Task brief: Look through the records below and say how many lines include "each". Give only that number.

Material to process:
/---
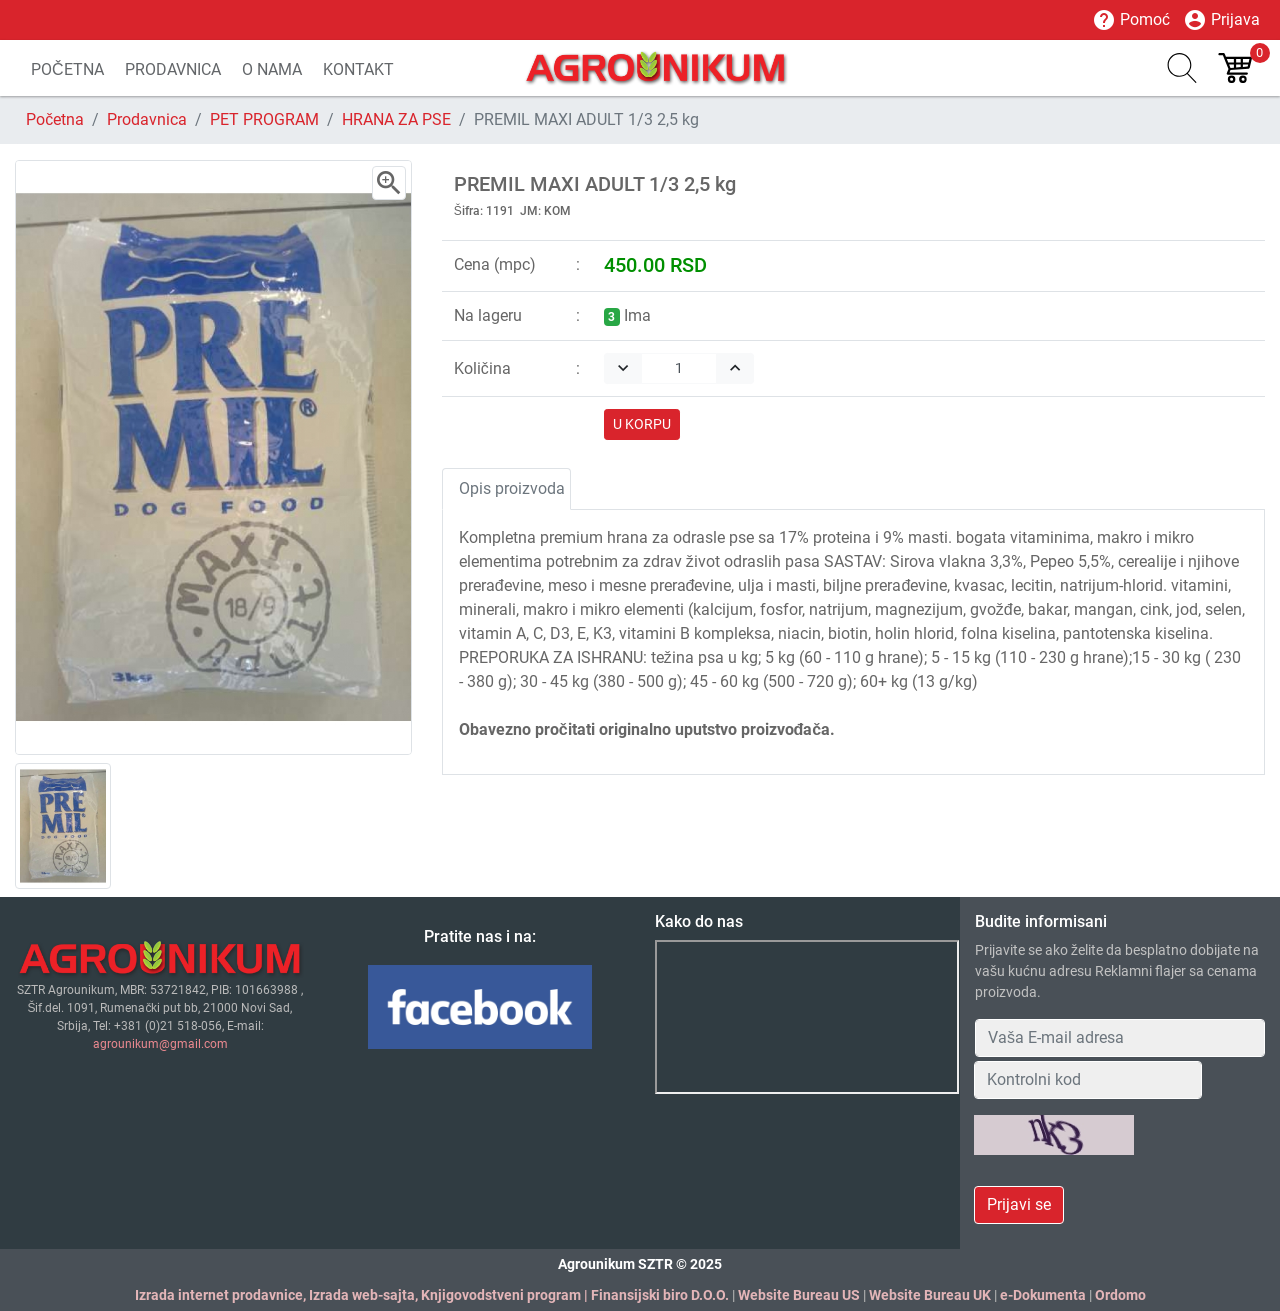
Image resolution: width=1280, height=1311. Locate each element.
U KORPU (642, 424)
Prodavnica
\---
/---
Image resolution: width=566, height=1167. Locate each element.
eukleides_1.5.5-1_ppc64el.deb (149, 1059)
\---
Solution for this problem: 2